Es ist die Nacht Nummer Ich-weiß-nicht-was, denn wir haben einen neuen Zeitungsboten bekommen. Jonas ist im Urlaub; und wir beide waren es, die diese Nächte im Blick hatten. Die den Überblick behielten, der ihnen fast einen Sinn gab. Nun muß ich das allein schaffen. Ich sagte, ich hätte von meinem elften Lebensjahr an tief geschlafen, daß der Platz, den ich früher eingenommen habe, einem anderen geschenkt worden sein muß, nachdem der große Schlaf angebrochen war. Auf Kindheitsbildern von mir bin ich ständig in Bewegung, ich mache Faxen für den Fotografen, laufe ins Bild, es ist, als hätte Vater es nie geschafft, die richtige Schärfe einzustellen, bevor ich schon wieder am Rande verschwinde.

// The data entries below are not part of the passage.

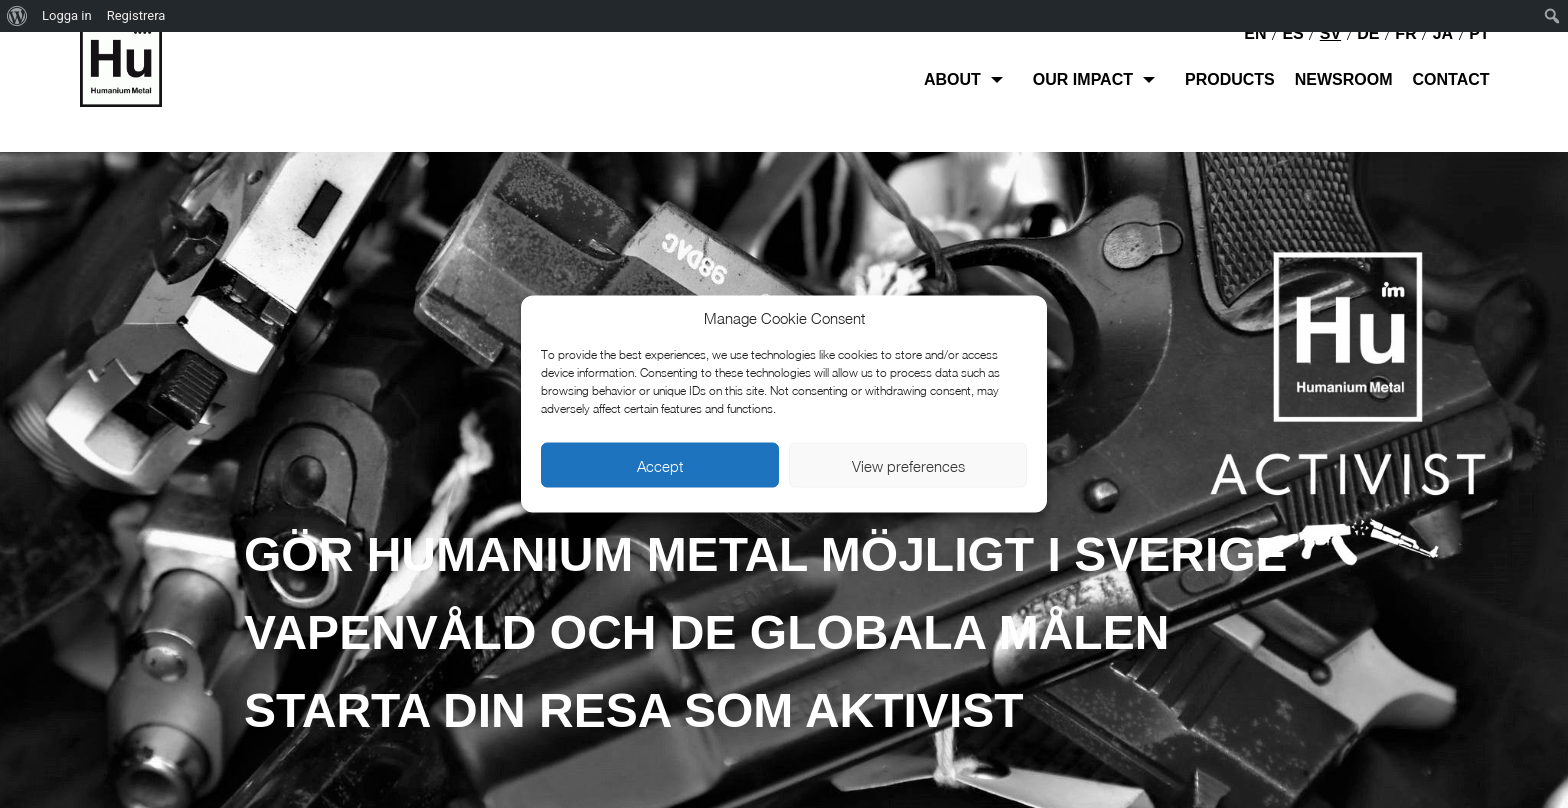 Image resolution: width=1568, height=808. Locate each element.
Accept (660, 465)
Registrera (136, 15)
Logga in (67, 15)
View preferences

Dann begann ich zu schlafen, und nach und nach veränderte ich mich. Ich schlief mich durch das Leben, nahm nicht teil, hatte in der Jugend wenig Freunde und kaum Interessen. Auf die beunruhigten Blicke meiner Eltern entgegnete ich: »Kein Problem. Ich bin gern allein.«

Doch lange Erläuterungen von meiner Seite über den Unterschied zwischen alone und lonely täuschten niemanden. Wenn Sam fragte, sagte ich, wie es war: »Es stört mich, daß man so viel Platz einnehmen soll. Muß denn jeder gut zu sehen und zu hören sein und obendrein noch laut schreien? Muß man das?«

Er schaute mich lange an.

»Nein. Aber, Savanna, sorge dafür, daß du den Platz einnimmst, den du brauchst.«

»Das habe ich schon getan.«

»Na dann.«

Sex habe ich bei zwei Gelegenheiten in meinem Leben gehabt. Mit zwei Männern. Nun ja, es waren wohl mehrere Male mit jedem. Das ist alles. Darin liegt die bewußteste Entscheidung meines fünfunddreißigjährigen Lebens. Nicht darin, so selten Sex zu haben, das war nur das Resultat der Tatsache, daß ich so wenig Platz im Leben einnahm. Nein, meine Entscheidung betraf das Ergebnis der zweiten Begegnung: Martin. Oft denke ich, wie wohl alle überlebenden Eltern, es sei eine Strafe. Immer ist da irgendein Fehler, den wir gemacht haben können. Habe vergessen, danke zu sagen, habe den Markt schräg statt gerade überquert, habe laut in der Kirche gelacht, bin der schwarzen Katze auf der Straße ausgewichen oder habe es nicht getan, war allzu offen glücklich und habe niemanden um Entschuldigung gebeten. All das, und schließlich die Strafe.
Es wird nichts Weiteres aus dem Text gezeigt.